═════ AVAILABLE DATA ═════

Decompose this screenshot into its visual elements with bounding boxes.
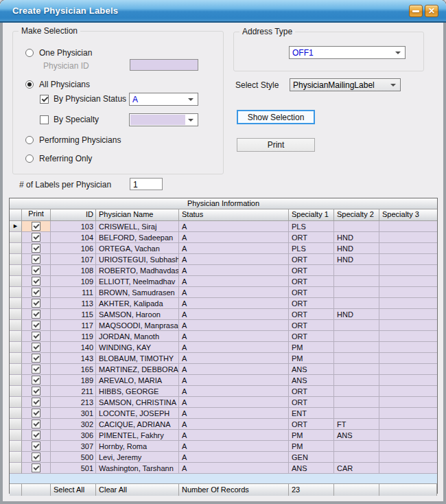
cell-status[interactable]: A: [179, 452, 289, 463]
cell-specialty-2[interactable]: [334, 408, 379, 419]
print-checkbox-cell[interactable]: [22, 276, 51, 287]
cell-specialty-2[interactable]: [334, 342, 379, 353]
row-selector-cell[interactable]: ►: [10, 221, 22, 232]
cell-status[interactable]: A: [179, 419, 289, 430]
by-specialty-checkbox[interactable]: [40, 115, 49, 124]
print-checkbox-cell[interactable]: [22, 221, 51, 232]
table-row[interactable]: 106 ORTEGA, Vachan A PLS HND: [10, 243, 437, 254]
print-checkbox[interactable]: [32, 233, 40, 242]
cell-status[interactable]: A: [179, 441, 289, 452]
print-checkbox[interactable]: [32, 288, 40, 297]
cell-id[interactable]: 501: [51, 463, 96, 474]
cell-status[interactable]: A: [179, 430, 289, 441]
table-row[interactable]: 109 ELLIOTT, Neelmadhav A ORT: [10, 276, 437, 287]
row-selector-cell[interactable]: [10, 232, 22, 243]
cell-status[interactable]: A: [179, 463, 289, 474]
cell-specialty-1[interactable]: PM: [289, 353, 334, 364]
cell-specialty-3[interactable]: [379, 287, 437, 298]
print-checkbox-cell[interactable]: [22, 419, 51, 430]
cell-specialty-3[interactable]: [379, 452, 437, 463]
print-checkbox[interactable]: [32, 354, 40, 363]
cell-specialty-1[interactable]: ORT: [289, 331, 334, 342]
table-row[interactable]: 501 Washington, Tarshann A ANS CAR: [10, 463, 437, 474]
table-row[interactable]: 111 BROWN, Samudrasen A ORT: [10, 287, 437, 298]
cell-id[interactable]: 302: [51, 419, 96, 430]
cell-specialty-2[interactable]: [334, 287, 379, 298]
row-selector-cell[interactable]: [10, 419, 22, 430]
minimize-button[interactable]: [409, 5, 423, 17]
cell-id[interactable]: 211: [51, 386, 96, 397]
cell-id[interactable]: 107: [51, 254, 96, 265]
table-row[interactable]: 140 WINDING, KAY A PM: [10, 342, 437, 353]
print-checkbox[interactable]: [32, 321, 40, 330]
print-checkbox-cell[interactable]: [22, 320, 51, 331]
cell-status[interactable]: A: [179, 232, 289, 243]
print-checkbox[interactable]: [32, 266, 40, 275]
cell-status[interactable]: A: [179, 309, 289, 320]
print-checkbox[interactable]: [32, 277, 40, 286]
print-checkbox-cell[interactable]: [22, 342, 51, 353]
print-checkbox-cell[interactable]: [22, 430, 51, 441]
table-row[interactable]: 115 SAMSON, Haroon A ORT HND: [10, 309, 437, 320]
table-row[interactable]: 500 Levi, Jeremy A GEN: [10, 452, 437, 463]
table-row[interactable]: 189 AREVALO, MARIA A ANS: [10, 375, 437, 386]
cell-status[interactable]: A: [179, 276, 289, 287]
all-physicians-radio[interactable]: [25, 80, 34, 89]
cell-specialty-3[interactable]: [379, 331, 437, 342]
cell-specialty-1[interactable]: ORT: [289, 397, 334, 408]
cell-id[interactable]: 165: [51, 364, 96, 375]
table-row[interactable]: 107 URIOSTEGUI, Subhash A ORT HND: [10, 254, 437, 265]
cell-specialty-2[interactable]: [334, 386, 379, 397]
print-checkbox-cell[interactable]: [22, 287, 51, 298]
cell-specialty-3[interactable]: [379, 221, 437, 232]
cell-specialty-1[interactable]: ORT: [289, 265, 334, 276]
one-physician-radio[interactable]: [25, 49, 34, 57]
table-row[interactable]: 108 ROBERTO, Madhavdas A ORT: [10, 265, 437, 276]
table-row[interactable]: 113 AKHTER, Kalipada A ORT: [10, 298, 437, 309]
cell-specialty-1[interactable]: ORT: [289, 254, 334, 265]
cell-physician-name[interactable]: JORDAN, Manoth: [96, 331, 179, 342]
row-selector-cell[interactable]: [10, 298, 22, 309]
labels-per-physician-input[interactable]: 1: [130, 178, 163, 190]
cell-id[interactable]: 115: [51, 309, 96, 320]
physician-id-field[interactable]: [130, 59, 198, 71]
row-selector-cell[interactable]: [10, 364, 22, 375]
print-checkbox[interactable]: [32, 310, 40, 319]
cell-specialty-3[interactable]: [379, 276, 437, 287]
by-physician-status-label[interactable]: By Physician Status: [54, 94, 126, 104]
table-row[interactable]: 117 MAQSOODI, Manprasad A ORT: [10, 320, 437, 331]
cell-specialty-1[interactable]: ANS: [289, 463, 334, 474]
cell-specialty-1[interactable]: ORT: [289, 320, 334, 331]
cell-status[interactable]: A: [179, 375, 289, 386]
cell-physician-name[interactable]: Washington, Tarshann: [96, 463, 179, 474]
cell-id[interactable]: 103: [51, 221, 96, 232]
table-row[interactable]: 165 MARTINEZ, DEBBORAH A ANS: [10, 364, 437, 375]
print-checkbox[interactable]: [32, 420, 40, 428]
cell-specialty-1[interactable]: ORT: [289, 232, 334, 243]
cell-physician-name[interactable]: CRISWELL, Siraj: [96, 221, 179, 232]
print-checkbox[interactable]: [32, 244, 40, 253]
cell-physician-name[interactable]: BELFORD, Sadeepan: [96, 232, 179, 243]
cell-status[interactable]: A: [179, 320, 289, 331]
print-checkbox[interactable]: [32, 365, 40, 374]
cell-specialty-2[interactable]: HND: [334, 232, 379, 243]
address-type-dropdown[interactable]: OFF1: [289, 46, 406, 59]
cell-specialty-1[interactable]: ORT: [289, 276, 334, 287]
header-specialty-2[interactable]: Specialty 2: [334, 209, 379, 221]
cell-specialty-2[interactable]: HND: [334, 254, 379, 265]
print-button[interactable]: Print: [237, 138, 315, 152]
cell-status[interactable]: A: [179, 254, 289, 265]
cell-status[interactable]: A: [179, 408, 289, 419]
performing-physicians-label[interactable]: Performing Physicians: [39, 135, 121, 145]
cell-physician-name[interactable]: SAMSON, Haroon: [96, 309, 179, 320]
cell-specialty-2[interactable]: HND: [334, 243, 379, 254]
cell-id[interactable]: 117: [51, 320, 96, 331]
print-checkbox-cell[interactable]: [22, 254, 51, 265]
cell-specialty-3[interactable]: [379, 386, 437, 397]
cell-physician-name[interactable]: HIBBS, GEORGE: [96, 386, 179, 397]
row-selector-cell[interactable]: [10, 254, 22, 265]
print-checkbox[interactable]: [32, 387, 40, 396]
cell-specialty-1[interactable]: ORT: [289, 287, 334, 298]
print-checkbox[interactable]: [32, 453, 40, 461]
print-checkbox[interactable]: [32, 409, 40, 417]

═════

TASK OBJECTIVE → Give every record again word for word, pictures excluded.

ANSWER TO THE PROBLEM →
Decompose this screenshot into its visual elements with bounding boxes.
cell-status[interactable]: A: [179, 452, 289, 463]
cell-specialty-2[interactable]: [334, 408, 379, 419]
print-checkbox-cell[interactable]: [22, 276, 51, 287]
cell-specialty-2[interactable]: [334, 342, 379, 353]
row-selector-cell[interactable]: ►: [10, 221, 22, 232]
cell-status[interactable]: A: [179, 419, 289, 430]
by-specialty-checkbox[interactable]: [40, 115, 49, 124]
print-checkbox-cell[interactable]: [22, 221, 51, 232]
table-row[interactable]: 106 ORTEGA, Vachan A PLS HND: [10, 243, 437, 254]
print-checkbox[interactable]: [32, 233, 40, 242]
cell-status[interactable]: A: [179, 441, 289, 452]
print-checkbox[interactable]: [32, 288, 40, 297]
cell-id[interactable]: 501: [51, 463, 96, 474]
cell-status[interactable]: A: [179, 430, 289, 441]
table-row[interactable]: 109 ELLIOTT, Neelmadhav A ORT: [10, 276, 437, 287]
row-selector-cell[interactable]: [10, 232, 22, 243]
cell-status[interactable]: A: [179, 463, 289, 474]
cell-specialty-1[interactable]: PM: [289, 353, 334, 364]
cell-specialty-3[interactable]: [379, 287, 437, 298]
print-checkbox-cell[interactable]: [22, 419, 51, 430]
cell-specialty-3[interactable]: [379, 452, 437, 463]
print-checkbox[interactable]: [32, 354, 40, 363]
cell-specialty-1[interactable]: ORT: [289, 331, 334, 342]
table-row[interactable]: 501 Washington, Tarshann A ANS CAR: [10, 463, 437, 474]
table-row[interactable]: 111 BROWN, Samudrasen A ORT: [10, 287, 437, 298]
cell-id[interactable]: 302: [51, 419, 96, 430]
cell-specialty-2[interactable]: [334, 287, 379, 298]
row-selector-cell[interactable]: [10, 419, 22, 430]
minimize-button[interactable]: [409, 5, 423, 17]
cell-id[interactable]: 211: [51, 386, 96, 397]
cell-id[interactable]: 107: [51, 254, 96, 265]
table-row[interactable]: 140 WINDING, KAY A PM: [10, 342, 437, 353]
print-checkbox[interactable]: [32, 321, 40, 330]
print-checkbox-cell[interactable]: [22, 320, 51, 331]
cell-status[interactable]: A: [179, 232, 289, 243]
print-checkbox[interactable]: [32, 266, 40, 275]
cell-status[interactable]: A: [179, 309, 289, 320]
print-checkbox[interactable]: [32, 277, 40, 286]
print-checkbox-cell[interactable]: [22, 342, 51, 353]
print-checkbox-cell[interactable]: [22, 430, 51, 441]
table-row[interactable]: 115 SAMSON, Haroon A ORT HND: [10, 309, 437, 320]
table-row[interactable]: 500 Levi, Jeremy A GEN: [10, 452, 437, 463]
table-row[interactable]: 189 AREVALO, MARIA A ANS: [10, 375, 437, 386]
cell-status[interactable]: A: [179, 276, 289, 287]
all-physicians-radio[interactable]: [25, 80, 34, 89]
cell-specialty-3[interactable]: [379, 331, 437, 342]
cell-specialty-1[interactable]: ORT: [289, 397, 334, 408]
cell-id[interactable]: 165: [51, 364, 96, 375]
table-row[interactable]: 107 URIOSTEGUI, Subhash A ORT HND: [10, 254, 437, 265]
cell-specialty-2[interactable]: [334, 386, 379, 397]
print-checkbox-cell[interactable]: [22, 287, 51, 298]
cell-specialty-3[interactable]: [379, 221, 437, 232]
cell-specialty-1[interactable]: ORT: [289, 265, 334, 276]
one-physician-radio[interactable]: [25, 49, 34, 57]
table-row[interactable]: 108 ROBERTO, Madhavdas A ORT: [10, 265, 437, 276]
table-row[interactable]: 113 AKHTER, Kalipada A ORT: [10, 298, 437, 309]
cell-specialty-1[interactable]: ORT: [289, 254, 334, 265]
cell-physician-name[interactable]: JORDAN, Manoth: [96, 331, 179, 342]
row-selector-cell[interactable]: [10, 298, 22, 309]
labels-per-physician-input[interactable]: 1: [130, 178, 163, 190]
cell-id[interactable]: 115: [51, 309, 96, 320]
physician-id-field[interactable]: [130, 59, 198, 71]
row-selector-cell[interactable]: [10, 364, 22, 375]
print-checkbox[interactable]: [32, 310, 40, 319]
cell-specialty-3[interactable]: [379, 276, 437, 287]
by-physician-status-label[interactable]: By Physician Status: [54, 94, 126, 104]
table-row[interactable]: 117 MAQSOODI, Manprasad A ORT: [10, 320, 437, 331]
cell-specialty-1[interactable]: ANS: [289, 463, 334, 474]
cell-specialty-1[interactable]: ORT: [289, 320, 334, 331]
cell-status[interactable]: A: [179, 375, 289, 386]
cell-physician-name[interactable]: Washington, Tarshann: [96, 463, 179, 474]
cell-id[interactable]: 103: [51, 221, 96, 232]
table-row[interactable]: 165 MARTINEZ, DEBBORAH A ANS: [10, 364, 437, 375]
print-checkbox[interactable]: [32, 420, 40, 428]
cell-specialty-1[interactable]: ORT: [289, 232, 334, 243]
cell-physician-name[interactable]: CRISWELL, Siraj: [96, 221, 179, 232]
print-checkbox[interactable]: [32, 244, 40, 253]
cell-physician-name[interactable]: BELFORD, Sadeepan: [96, 232, 179, 243]
cell-status[interactable]: A: [179, 320, 289, 331]
print-checkbox[interactable]: [32, 365, 40, 374]
cell-specialty-2[interactable]: HND: [334, 232, 379, 243]
address-type-dropdown[interactable]: OFF1: [289, 46, 406, 59]
cell-specialty-1[interactable]: ORT: [289, 276, 334, 287]
header-specialty-2[interactable]: Specialty 2: [334, 209, 379, 221]
cell-specialty-2[interactable]: HND: [334, 254, 379, 265]
print-button[interactable]: Print: [237, 138, 315, 152]
cell-status[interactable]: A: [179, 254, 289, 265]
cell-status[interactable]: A: [179, 408, 289, 419]
performing-physicians-label[interactable]: Performing Physicians: [39, 135, 121, 145]
cell-physician-name[interactable]: SAMSON, Haroon: [96, 309, 179, 320]
cell-specialty-2[interactable]: HND: [334, 243, 379, 254]
cell-id[interactable]: 117: [51, 320, 96, 331]
print-checkbox-cell[interactable]: [22, 254, 51, 265]
cell-specialty-3[interactable]: [379, 386, 437, 397]
cell-physician-name[interactable]: HIBBS, GEORGE: [96, 386, 179, 397]
row-selector-cell[interactable]: [10, 254, 22, 265]
print-checkbox[interactable]: [32, 387, 40, 396]
cell-specialty-1[interactable]: ORT: [289, 287, 334, 298]
print-checkbox[interactable]: [32, 453, 40, 461]
print-checkbox[interactable]: [32, 409, 40, 417]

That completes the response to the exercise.